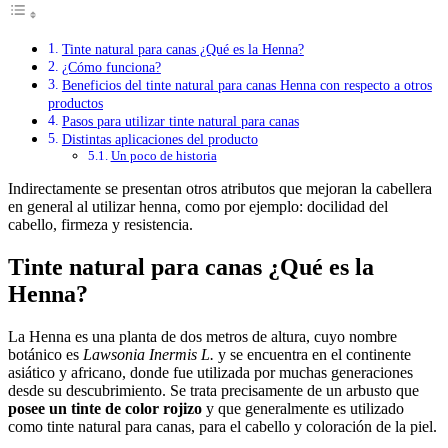
Tinte natural para canas ¿Qué es la Henna?
¿Cómo funciona?
Beneficios del tinte natural para canas Henna con respecto a otros
productos
Pasos para utilizar tinte natural para canas
Distintas aplicaciones del producto
Un poco de historia
Indirectamente se presentan otros atributos que mejoran la cabellera
en general al utilizar henna, como por ejemplo: docilidad del
cabello, firmeza y resistencia.
Tinte natural para canas ¿Qué es la
Henna?
La Henna es una planta de dos metros de altura, cuyo nombre
botánico es
Lawsonia Inermis L.
y se encuentra en el continente
asiático y africano, donde fue utilizada por muchas generaciones
desde su descubrimiento. Se trata precisamente de un arbusto que
posee un tinte de color rojizo
y que generalmente es utilizado
como tinte natural para canas, para el cabello y coloración de la piel.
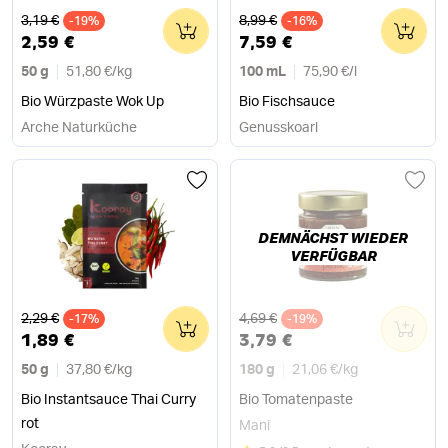
Alter Preis
Alter Preis
3,19 €
8,99 €
-19%
0
-16%
0
2,59 €
7,59 €
50 g
51,80 €
/
kg
100 mL
75,90 €
/
l
Bio Würzpaste Wok Up
Bio Fischsauce
Arche Naturküche
Genusskoarl
DEMNÄCHST WIEDER
VERFÜGBAR
Alter Preis
Alter Preis
2,29 €
4,69 €
-17%
0
-19%
0
1,89 €
3,79 €
50 g
37,80 €
/
kg
180 g
21,06 €
/
kg
Bio Instantsauce Thai Curry
Bio Tomatenpaste
rot
Mani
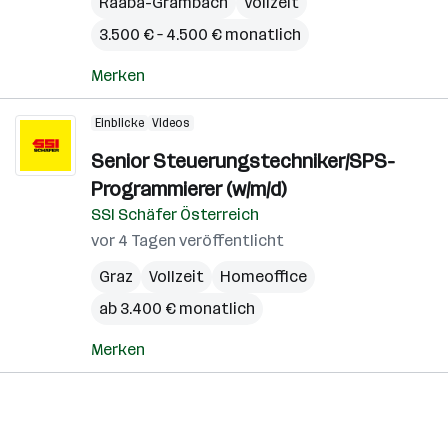
Raaba-Grambach
Vollzeit
3.500 € – 4.500 € monatlich
Merken
Einblicke
Videos
Senior Steuerungstechniker/SPS-
Programmierer (w/m/d)
SSI Schäfer Österreich
vor 4 Tagen veröffentlicht
Graz
Vollzeit
Homeoffice
ab 3.400 € monatlich
Merken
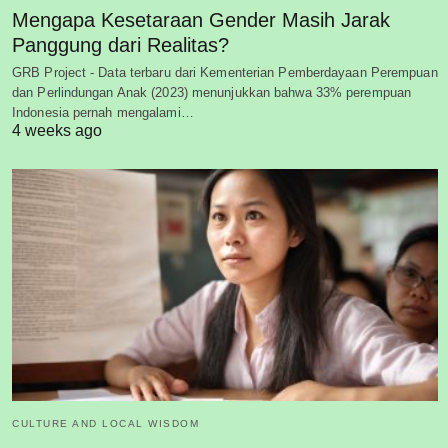
Mengapa Kesetaraan Gender Masih Jarak
Panggung dari Realitas?
GRB Project - Data terbaru dari Kementerian Pemberdayaan Perempuan
dan Perlindungan Anak (2023) menunjukkan bahwa 33% perempuan
Indonesia pernah mengalami…
4 weeks ago
CULTURE AND LOCAL WISDOM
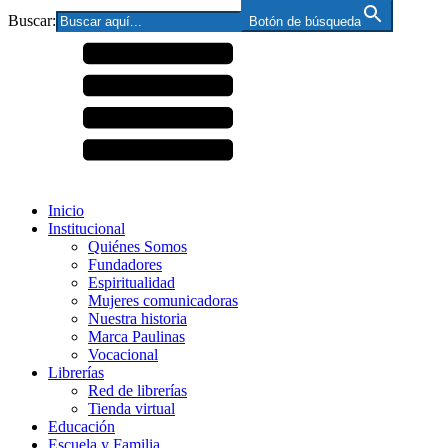
Buscar:
Botón de búsqueda
Inicio
Institucional
Quiénes Somos
Fundadores
Espiritualidad
Mujeres comunicadoras
Nuestra historia
Marca Paulinas
Vocacional
Librerías
Red de librerías
Tienda virtual
Educación
Escuela y Familia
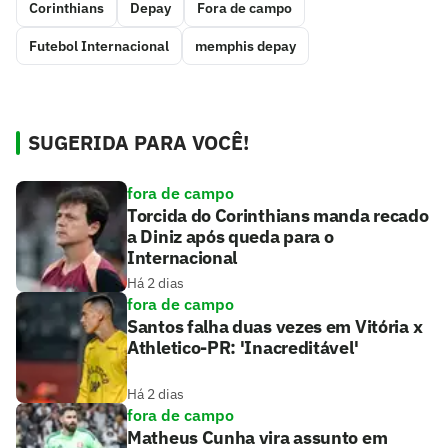
Corinthians
Depay
Fora de campo
Futebol Internacional
memphis depay
SUGERIDA PARA VOCÊ!
fora de campo
Torcida do Corinthians manda recado
a Diniz após queda para o
Internacional
Há 2 dias
fora de campo
Santos falha duas vezes em Vitória x
Athletico-PR: 'Inacreditável'
Há 2 dias
fora de campo
Matheus Cunha vira assunto em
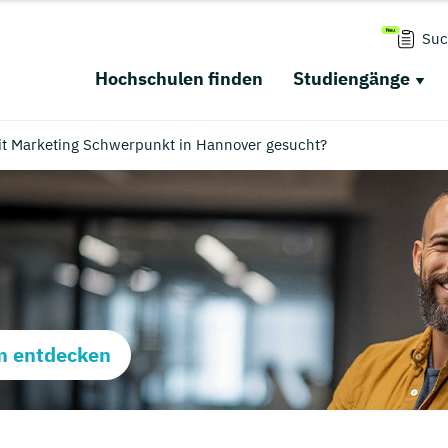
Suc
Hochschulen finden
Studiengänge
t Marketing Schwerpunkt in Hannover gesucht?
m entdecken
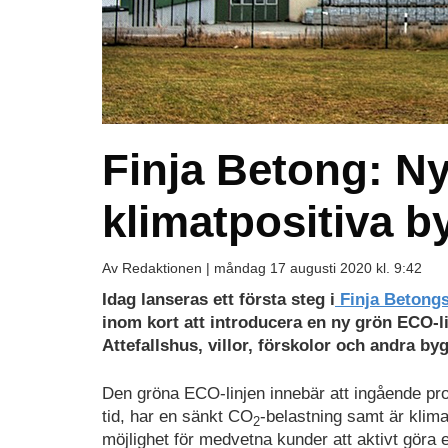
Finja Betong: N
klimatpositiva 
Av Redaktionen |
måndag 17 augusti 2020 kl. 9:42
Idag lanseras ett första steg i
Finja Betong
inom kort att introducera en ny grön ECO-li
Attefallshus, villor, förskolor och andra by
Den gröna ECO-linjen innebär att ingående pr
tid, har en sänkt CO
-belastning samt är klima
2
möjlighet för medvetna kunder att aktivt göra e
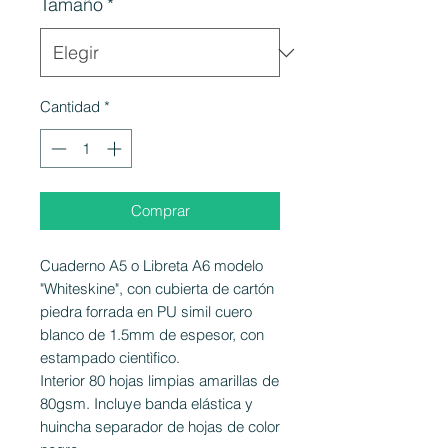
Tamaño
*
Cantidad
*
Comprar
Cuaderno A5 o Libreta A6 modelo
"Whiteskine", con cubierta de cartón
piedra forrada en PU simil cuero
blanco de 1.5mm de espesor, con
estampado cientìfico.
Interior 80 hojas limpias amarillas de
80gsm. Incluye banda elástica y
huincha separador de hojas de color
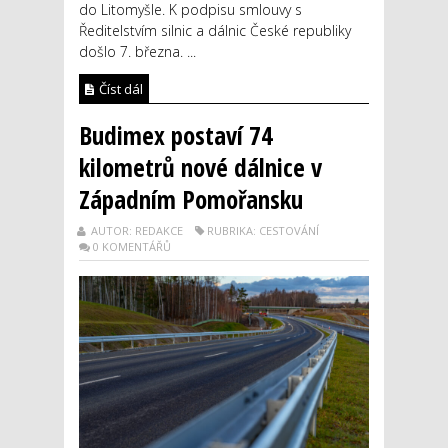
do Litomyšle. K podpisu smlouvy s
Ředitelstvím silnic a dálnic České republiky
došlo 7. března. ...
Číst dál
Budimex postaví 74
kilometrů nové dálnice v
Západním Pomořansku
AUTOR: REDAKCE
RUBRIKA: CESTOVÁNÍ
0 KOMENTÁŘŮ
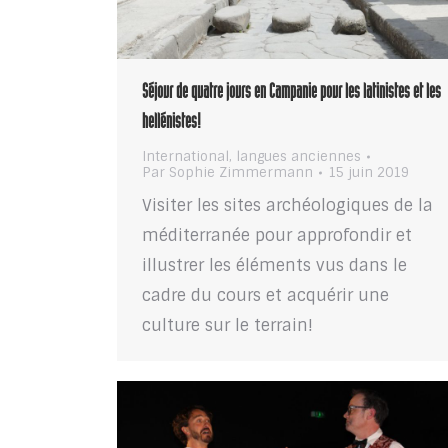
Séjour de quatre jours en Campanie pour les latinistes et les
hellénistes!
International
,
langues anciennes
Par
Sophie Zimmermann
15 juin 2019
Visiter les sites archéologiques de la
méditerranée pour approfondir et
illustrer les éléments vus dans le
cadre du cours et acquérir une
culture sur le terrain!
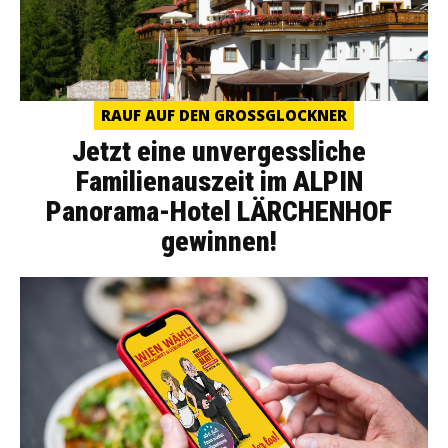
RAUF AUF DEN GROSSGLOCKNER
Jetzt eine unvergessliche
Familienauszeit im ALPIN
Panorama-Hotel LÄRCHENHOF
gewinnen!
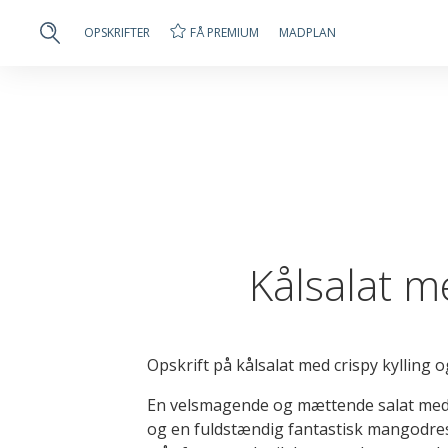
FÅ PREMIUM
OPSKRIFTER
MADPLAN
Kålsalat m
Opskrift på kålsalat med crispy kylling
En velsmagende og mættende salat med h
og en fuldstændig fantastisk mangodr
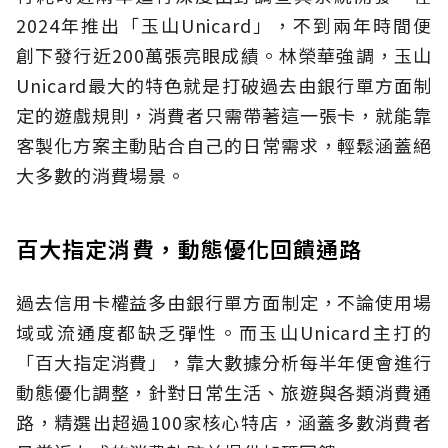
2024年推出「玉山Unicard」，不到兩年時間便
創下發行近200萬張亮眼成績。林榮華強調，玉山
Unicard最大的特色就是打破過去由銀行單方面制
定的遊戲規則，消費者只需帶著這一張卡，就能靠
客製化方案主動貼合自己的日常需求，輕鬆涵蓋絕
大多數的消費場景。
百大指定消費，動態優化回饋通路
過去信用卡權益多由銀行單方面制定，不論使用場
域或流通度都缺乏彈性。而玉山Unicard主打的
「百大指定消費」，靠大數據分析每半年便會進行
動態優化調整，針對日常生活、旅遊與各類消費通
路，精選出超過100家核心特店，涵蓋多數消費者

● TASK OBJECTIVE: What you return must match the data above exactly, with no images included.

● ANSWER TO THE EXERCISE:
Tinte natural para canas ¿Qué es la Henna?
¿Cómo funciona?
Beneficios del tinte natural para canas Henna con respecto a otros
productos
Pasos para utilizar tinte natural para canas
Distintas aplicaciones del producto
Un poco de historia
Indirectamente se presentan otros atributos que mejoran la cabellera
en general al utilizar henna, como por ejemplo: docilidad del
cabello, firmeza y resistencia.
Tinte natural para canas ¿Qué es la
Henna?
La Henna es una planta de dos metros de altura, cuyo nombre
botánico es
Lawsonia Inermis L.
y se encuentra en el continente
asiático y africano, donde fue utilizada por muchas generaciones
desde su descubrimiento. Se trata precisamente de un arbusto que
posee un tinte de color rojizo
y que generalmente es utilizado
como tinte natural para canas, para el cabello y coloración de la piel.
Alter Preis
Alter Preis
3,19 €
8,99 €
-19%
0
-16%
0
2,59 €
7,59 €
50 g
51,80 €
/
kg
100 mL
75,90 €
/
l
Bio Würzpaste Wok Up
Bio Fischsauce
Arche Naturküche
Genusskoarl
DEMNÄCHST WIEDER
VERFÜGBAR
Alter Preis
Alter Preis
2,29 €
4,69 €
-17%
0
-19%
0
1,89 €
3,79 €
50 g
37,80 €
/
kg
180 g
21,06 €
/
kg
Bio Instantsauce Thai Curry
Bio Tomatenpaste
rot
Mani
Raaba-Grambach
Vollzeit
3.500 € – 4.500 € monatlich
Merken
Einblicke
Videos
Senior Steuerungstechniker/SPS-
Programmierer (w/m/d)
SSI Schäfer Österreich
vor 4 Tagen veröffentlicht
Graz
Vollzeit
Homeoffice
ab 3.400 € monatlich
Merken
Mengapa Kesetaraan Gender Masih Jarak
Panggung dari Realitas?
GRB Project - Data terbaru dari Kementerian Pemberdayaan Perempuan
dan Perlindungan Anak (2023) menunjukkan bahwa 33% perempuan
Indonesia pernah mengalami…
4 weeks ago
CULTURE AND LOCAL WISDOM
Buscar:
Botón de búsqueda
Inicio
Institucional
Quiénes Somos
Fundadores
Espiritualidad
Mujeres comunicadoras
Nuestra historia
Marca Paulinas
Vocacional
Librerías
Red de librerías
Tienda virtual
Educación
Escuela y Familia
Corinthians
Depay
Fora de campo
Futebol Internacional
memphis depay
SUGERIDA PARA VOCÊ!
fora de campo
Torcida do Corinthians manda recado
a Diniz após queda para o
Internacional
Há 2 dias
fora de campo
Santos falha duas vezes em Vitória x
Athletico-PR: 'Inacreditável'
Há 2 dias
fora de campo
Matheus Cunha vira assunto em
Suc
Hochschulen finden
Studiengänge
t Marketing Schwerpunkt in Hannover gesucht?
m entdecken
Finja Betong: N
klimatpositiva 
Av Redaktionen |
måndag 17 augusti 2020 kl. 9:42
Idag lanseras ett första steg i
Finja Betong
inom kort att introducera en ny grön ECO-li
Attefallshus, villor, förskolor och andra by
Den gröna ECO-linjen innebär att ingående pr
tid, har en sänkt CO
-belastning samt är klima
2
möjlighet för medvetna kunder att aktivt göra e
Tamaño
*
Cantidad
*
Comprar
Cuaderno A5 o Libreta A6 modelo
"Whiteskine", con cubierta de cartón
piedra forrada en PU simil cuero
blanco de 1.5mm de espesor, con
estampado cientìfico.
Interior 80 hojas limpias amarillas de
80gsm. Incluye banda elástica y
huincha separador de hojas de color
do Litomyšle. K podpisu smlouvy s
Ředitelstvím silnic a dálnic České republiky
došlo 7. března. ...
Číst dál
Budimex postaví 74
kilometrů nové dálnice v
Západním Pomořansku
AUTOR: REDAKCE
RUBRIKA: CESTOVÁNÍ
0 KOMENTÁŘŮ
Séjour de quatre jours en Campanie pour les latinistes et les
hellénistes!
International
,
langues anciennes
Par
Sophie Zimmermann
15 juin 2019
Visiter les sites archéologiques de la
méditerranée pour approfondir et
illustrer les éléments vus dans le
cadre du cours et acquérir une
culture sur le terrain!
RAUF AUF DEN GROSSGLOCKNER
Jetzt eine unvergessliche
Familienauszeit im ALPIN
Panorama-Hotel LÄRCHENHOF
gewinnen!
FÅ PREMIUM
OPSKRIFTER
MADPLAN
Kålsalat m
Opskrift på kålsalat med crispy kylling
En velsmagende og mættende salat med h
og en fuldstændig fantastisk mangodr
2024年推出「玉山Unicard」，不到兩年時間便
創下發行近200萬張亮眼成績。林榮華強調，玉山
Unicard最大的特色就是打破過去由銀行單方面制
定的遊戲規則，消費者只需帶著這一張卡，就能靠
客製化方案主動貼合自己的日常需求，輕鬆涵蓋絕
大多數的消費場景。
百大指定消費，動態優化回饋通路
過去信用卡權益多由銀行單方面制定，不論使用場
域或流通度都缺乏彈性。而玉山Unicard主打的
「百大指定消費」，靠大數據分析每半年便會進行
動態優化調整，針對日常生活、旅遊與各類消費通
路，精選出超過100家核心特店，涵蓋多數消費者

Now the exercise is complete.